Report the count of lines in the listing below that include the string "zdnet", with no other text.

Exercise data START

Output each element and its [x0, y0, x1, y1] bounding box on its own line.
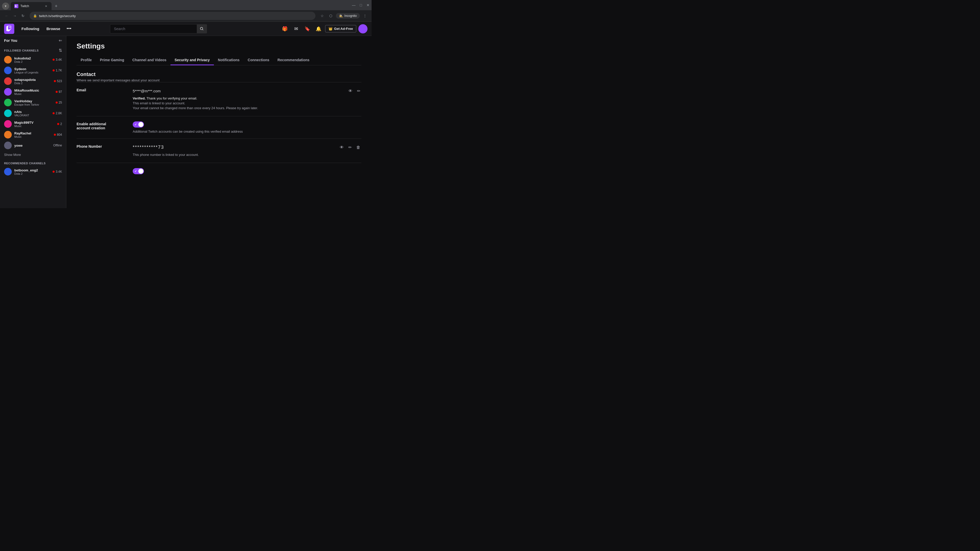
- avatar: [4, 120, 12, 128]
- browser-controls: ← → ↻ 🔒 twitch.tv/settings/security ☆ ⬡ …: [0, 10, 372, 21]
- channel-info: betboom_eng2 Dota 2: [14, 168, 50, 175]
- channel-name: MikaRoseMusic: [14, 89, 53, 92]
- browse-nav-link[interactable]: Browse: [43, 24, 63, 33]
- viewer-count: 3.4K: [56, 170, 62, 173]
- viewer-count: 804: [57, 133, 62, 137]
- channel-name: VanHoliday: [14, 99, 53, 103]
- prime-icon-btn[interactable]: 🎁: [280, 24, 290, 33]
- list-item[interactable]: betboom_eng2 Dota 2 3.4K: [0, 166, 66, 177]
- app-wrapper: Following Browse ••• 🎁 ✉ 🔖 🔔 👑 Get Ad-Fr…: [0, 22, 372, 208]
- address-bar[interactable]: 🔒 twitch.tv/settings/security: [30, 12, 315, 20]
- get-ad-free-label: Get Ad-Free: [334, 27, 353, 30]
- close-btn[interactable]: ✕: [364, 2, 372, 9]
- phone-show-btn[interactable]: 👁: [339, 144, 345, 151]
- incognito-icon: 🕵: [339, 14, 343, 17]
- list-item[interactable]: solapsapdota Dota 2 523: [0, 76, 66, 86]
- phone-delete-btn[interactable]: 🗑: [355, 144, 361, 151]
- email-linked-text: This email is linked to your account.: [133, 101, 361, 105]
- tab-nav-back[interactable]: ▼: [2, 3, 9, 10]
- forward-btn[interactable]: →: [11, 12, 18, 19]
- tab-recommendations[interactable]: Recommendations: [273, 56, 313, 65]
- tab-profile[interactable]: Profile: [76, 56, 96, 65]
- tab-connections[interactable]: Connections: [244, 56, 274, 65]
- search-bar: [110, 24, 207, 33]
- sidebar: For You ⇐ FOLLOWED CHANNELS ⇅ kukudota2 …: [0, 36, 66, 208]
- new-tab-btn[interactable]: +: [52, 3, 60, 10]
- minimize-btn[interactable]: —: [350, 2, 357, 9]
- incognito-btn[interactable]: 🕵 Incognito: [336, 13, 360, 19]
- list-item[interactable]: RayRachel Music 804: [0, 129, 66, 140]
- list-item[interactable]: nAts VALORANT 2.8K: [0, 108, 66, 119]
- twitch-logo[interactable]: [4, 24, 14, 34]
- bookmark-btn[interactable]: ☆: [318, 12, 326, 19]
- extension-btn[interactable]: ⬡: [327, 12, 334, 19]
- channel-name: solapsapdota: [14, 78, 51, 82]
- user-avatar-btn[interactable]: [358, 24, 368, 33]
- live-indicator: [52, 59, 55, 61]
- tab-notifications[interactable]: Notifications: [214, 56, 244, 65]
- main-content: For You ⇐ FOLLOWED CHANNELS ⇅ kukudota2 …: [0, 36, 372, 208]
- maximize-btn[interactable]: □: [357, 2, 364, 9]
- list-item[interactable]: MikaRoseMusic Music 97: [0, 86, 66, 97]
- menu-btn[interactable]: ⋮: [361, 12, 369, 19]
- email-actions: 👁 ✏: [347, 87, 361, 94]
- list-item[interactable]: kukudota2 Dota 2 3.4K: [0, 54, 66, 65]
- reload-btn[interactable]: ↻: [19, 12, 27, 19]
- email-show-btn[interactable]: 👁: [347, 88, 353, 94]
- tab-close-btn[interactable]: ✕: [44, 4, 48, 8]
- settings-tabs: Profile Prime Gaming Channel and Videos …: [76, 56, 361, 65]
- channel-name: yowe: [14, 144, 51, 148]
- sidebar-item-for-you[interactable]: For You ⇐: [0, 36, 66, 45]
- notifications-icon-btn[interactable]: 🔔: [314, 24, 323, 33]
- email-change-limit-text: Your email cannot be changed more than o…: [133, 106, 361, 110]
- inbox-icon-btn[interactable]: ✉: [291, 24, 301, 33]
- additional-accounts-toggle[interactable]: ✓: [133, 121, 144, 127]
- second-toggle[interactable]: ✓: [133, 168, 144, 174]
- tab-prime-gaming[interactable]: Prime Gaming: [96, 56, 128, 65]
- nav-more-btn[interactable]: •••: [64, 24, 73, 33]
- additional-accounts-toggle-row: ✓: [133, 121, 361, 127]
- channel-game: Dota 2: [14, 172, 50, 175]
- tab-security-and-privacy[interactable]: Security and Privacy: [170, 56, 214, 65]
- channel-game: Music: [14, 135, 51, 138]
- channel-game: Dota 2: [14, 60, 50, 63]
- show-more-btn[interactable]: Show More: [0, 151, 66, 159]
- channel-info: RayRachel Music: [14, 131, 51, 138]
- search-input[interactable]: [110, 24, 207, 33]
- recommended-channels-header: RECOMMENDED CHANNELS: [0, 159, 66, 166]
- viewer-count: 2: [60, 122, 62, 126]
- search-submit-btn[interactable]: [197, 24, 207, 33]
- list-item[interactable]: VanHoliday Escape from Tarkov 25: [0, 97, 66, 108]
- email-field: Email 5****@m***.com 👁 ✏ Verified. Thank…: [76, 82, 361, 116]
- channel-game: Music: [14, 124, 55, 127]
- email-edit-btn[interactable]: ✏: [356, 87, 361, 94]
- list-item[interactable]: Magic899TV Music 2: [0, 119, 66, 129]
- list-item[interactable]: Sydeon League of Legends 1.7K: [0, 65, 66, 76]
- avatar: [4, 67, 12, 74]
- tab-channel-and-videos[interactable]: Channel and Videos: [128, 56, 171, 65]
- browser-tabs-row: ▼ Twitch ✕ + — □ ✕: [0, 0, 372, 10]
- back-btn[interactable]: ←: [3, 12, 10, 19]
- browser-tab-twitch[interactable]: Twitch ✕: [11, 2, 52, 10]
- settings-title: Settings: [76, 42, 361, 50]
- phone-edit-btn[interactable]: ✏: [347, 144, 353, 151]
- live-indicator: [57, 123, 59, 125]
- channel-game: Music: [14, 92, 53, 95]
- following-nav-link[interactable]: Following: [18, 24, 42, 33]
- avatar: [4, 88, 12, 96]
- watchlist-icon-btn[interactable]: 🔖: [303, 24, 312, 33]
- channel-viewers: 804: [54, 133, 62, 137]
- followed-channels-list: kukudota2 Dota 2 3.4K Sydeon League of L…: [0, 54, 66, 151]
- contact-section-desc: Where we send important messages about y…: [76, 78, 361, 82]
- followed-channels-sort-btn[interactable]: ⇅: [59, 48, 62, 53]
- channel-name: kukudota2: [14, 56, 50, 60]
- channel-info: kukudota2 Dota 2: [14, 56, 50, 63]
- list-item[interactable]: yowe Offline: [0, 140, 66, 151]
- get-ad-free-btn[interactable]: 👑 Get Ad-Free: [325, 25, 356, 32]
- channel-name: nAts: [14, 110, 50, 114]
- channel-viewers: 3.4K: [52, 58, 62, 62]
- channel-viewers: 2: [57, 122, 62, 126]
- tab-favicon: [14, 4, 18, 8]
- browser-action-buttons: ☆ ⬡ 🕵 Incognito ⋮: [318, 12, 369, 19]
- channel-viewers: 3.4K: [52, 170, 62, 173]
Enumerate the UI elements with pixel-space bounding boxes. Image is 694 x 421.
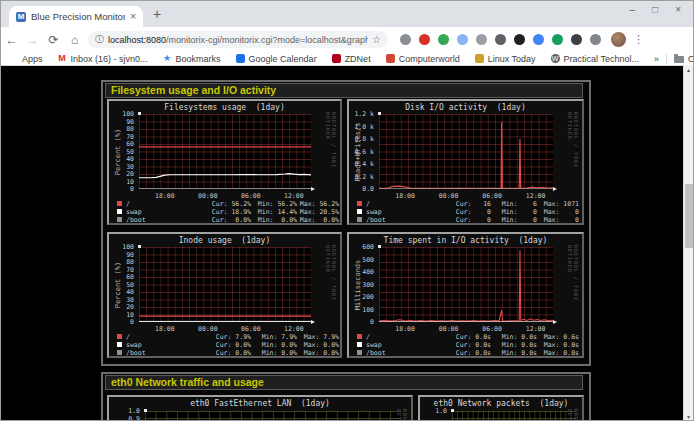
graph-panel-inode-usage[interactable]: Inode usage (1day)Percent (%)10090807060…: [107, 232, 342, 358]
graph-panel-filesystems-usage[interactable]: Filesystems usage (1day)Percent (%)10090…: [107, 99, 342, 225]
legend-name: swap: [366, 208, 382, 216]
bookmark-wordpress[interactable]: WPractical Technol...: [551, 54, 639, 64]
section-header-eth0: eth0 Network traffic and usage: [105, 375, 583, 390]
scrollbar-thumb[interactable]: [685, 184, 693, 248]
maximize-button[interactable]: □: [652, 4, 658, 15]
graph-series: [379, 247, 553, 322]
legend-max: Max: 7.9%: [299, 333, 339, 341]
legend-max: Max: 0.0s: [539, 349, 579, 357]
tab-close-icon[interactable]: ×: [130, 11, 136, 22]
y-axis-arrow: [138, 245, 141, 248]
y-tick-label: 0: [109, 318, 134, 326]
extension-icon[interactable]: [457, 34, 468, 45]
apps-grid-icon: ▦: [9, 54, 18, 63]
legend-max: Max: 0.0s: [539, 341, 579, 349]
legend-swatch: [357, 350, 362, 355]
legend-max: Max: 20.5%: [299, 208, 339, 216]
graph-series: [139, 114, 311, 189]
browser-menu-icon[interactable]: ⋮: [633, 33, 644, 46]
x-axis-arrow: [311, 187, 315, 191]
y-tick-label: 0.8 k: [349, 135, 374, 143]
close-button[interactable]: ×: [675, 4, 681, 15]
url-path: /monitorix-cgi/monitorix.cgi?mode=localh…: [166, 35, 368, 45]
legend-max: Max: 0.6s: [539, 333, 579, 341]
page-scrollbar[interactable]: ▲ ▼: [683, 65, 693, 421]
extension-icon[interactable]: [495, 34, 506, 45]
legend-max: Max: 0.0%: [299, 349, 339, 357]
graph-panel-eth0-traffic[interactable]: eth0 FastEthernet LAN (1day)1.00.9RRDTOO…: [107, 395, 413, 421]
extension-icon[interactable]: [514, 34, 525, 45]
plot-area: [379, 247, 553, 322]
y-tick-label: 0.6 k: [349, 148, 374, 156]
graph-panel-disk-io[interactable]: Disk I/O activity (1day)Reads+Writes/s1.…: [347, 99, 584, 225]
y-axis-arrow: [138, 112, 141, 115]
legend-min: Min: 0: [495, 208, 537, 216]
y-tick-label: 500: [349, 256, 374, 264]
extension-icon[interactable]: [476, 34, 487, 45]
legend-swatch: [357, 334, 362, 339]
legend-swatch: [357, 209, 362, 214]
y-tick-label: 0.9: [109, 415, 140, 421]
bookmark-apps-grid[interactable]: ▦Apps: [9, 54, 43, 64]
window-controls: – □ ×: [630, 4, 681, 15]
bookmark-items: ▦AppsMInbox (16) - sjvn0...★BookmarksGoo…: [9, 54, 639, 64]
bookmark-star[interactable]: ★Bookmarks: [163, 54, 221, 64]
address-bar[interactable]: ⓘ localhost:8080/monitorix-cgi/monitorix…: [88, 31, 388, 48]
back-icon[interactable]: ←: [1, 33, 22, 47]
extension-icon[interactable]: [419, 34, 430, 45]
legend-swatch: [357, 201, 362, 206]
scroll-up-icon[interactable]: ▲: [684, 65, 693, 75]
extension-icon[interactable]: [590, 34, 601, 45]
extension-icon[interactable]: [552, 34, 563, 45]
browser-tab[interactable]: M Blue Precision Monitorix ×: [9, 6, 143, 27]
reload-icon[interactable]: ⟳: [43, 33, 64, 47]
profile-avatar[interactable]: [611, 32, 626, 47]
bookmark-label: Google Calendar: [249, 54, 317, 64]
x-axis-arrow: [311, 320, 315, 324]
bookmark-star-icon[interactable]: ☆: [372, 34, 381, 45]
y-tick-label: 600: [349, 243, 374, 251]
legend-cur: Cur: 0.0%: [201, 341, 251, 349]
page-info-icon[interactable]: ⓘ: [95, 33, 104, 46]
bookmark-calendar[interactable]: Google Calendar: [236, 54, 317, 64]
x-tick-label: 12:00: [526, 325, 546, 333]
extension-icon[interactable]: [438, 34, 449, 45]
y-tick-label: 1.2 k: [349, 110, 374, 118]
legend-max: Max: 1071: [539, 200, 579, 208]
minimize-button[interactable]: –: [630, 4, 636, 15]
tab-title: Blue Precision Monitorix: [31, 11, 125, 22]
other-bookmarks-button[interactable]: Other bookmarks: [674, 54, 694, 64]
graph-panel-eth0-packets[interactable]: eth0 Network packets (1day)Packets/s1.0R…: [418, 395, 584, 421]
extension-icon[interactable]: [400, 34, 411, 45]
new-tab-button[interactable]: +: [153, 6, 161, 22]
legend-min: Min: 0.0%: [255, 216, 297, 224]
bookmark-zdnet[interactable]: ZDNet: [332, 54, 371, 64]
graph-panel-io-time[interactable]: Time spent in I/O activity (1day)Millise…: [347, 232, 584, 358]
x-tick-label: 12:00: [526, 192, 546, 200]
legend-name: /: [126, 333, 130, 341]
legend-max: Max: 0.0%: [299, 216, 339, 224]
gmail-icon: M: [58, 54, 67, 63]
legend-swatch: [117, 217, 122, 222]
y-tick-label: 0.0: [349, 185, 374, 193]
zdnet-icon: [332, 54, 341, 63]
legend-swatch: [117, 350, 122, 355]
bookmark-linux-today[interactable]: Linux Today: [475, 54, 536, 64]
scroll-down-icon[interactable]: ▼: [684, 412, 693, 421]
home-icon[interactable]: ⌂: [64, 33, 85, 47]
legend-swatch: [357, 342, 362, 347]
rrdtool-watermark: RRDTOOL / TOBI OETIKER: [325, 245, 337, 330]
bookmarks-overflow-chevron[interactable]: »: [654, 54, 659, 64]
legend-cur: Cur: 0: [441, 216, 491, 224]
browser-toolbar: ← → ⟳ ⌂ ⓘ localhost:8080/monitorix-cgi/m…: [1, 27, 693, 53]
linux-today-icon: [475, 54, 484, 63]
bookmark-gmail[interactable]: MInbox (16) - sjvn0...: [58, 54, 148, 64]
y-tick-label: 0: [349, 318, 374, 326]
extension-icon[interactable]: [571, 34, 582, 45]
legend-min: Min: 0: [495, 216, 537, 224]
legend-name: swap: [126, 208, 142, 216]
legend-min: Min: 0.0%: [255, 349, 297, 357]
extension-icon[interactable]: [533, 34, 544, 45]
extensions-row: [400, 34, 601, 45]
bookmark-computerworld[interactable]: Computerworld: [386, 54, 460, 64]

Exercise data END

Exercise answer –
2